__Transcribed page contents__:
--------------------------------------------------

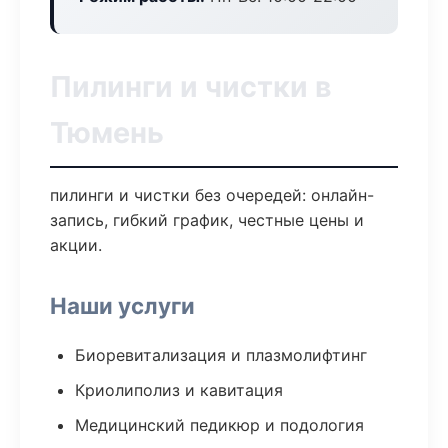
Пилинги и чистки в
Тюмень
пилинги и чистки без очередей: онлайн-
запись, гибкий график, честные цены и
акции.
Наши услуги
Биоревитализация и плазмолифтинг
Криолиполиз и кавитация
Медицинский педикюр и подология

--------------------------------------------------

__Exercise aim__:
A complete answer gives every line of the records holding "чистки".

__Exercise output__:
Пилинги и чистки в
пилинги и чистки без очередей: онлайн-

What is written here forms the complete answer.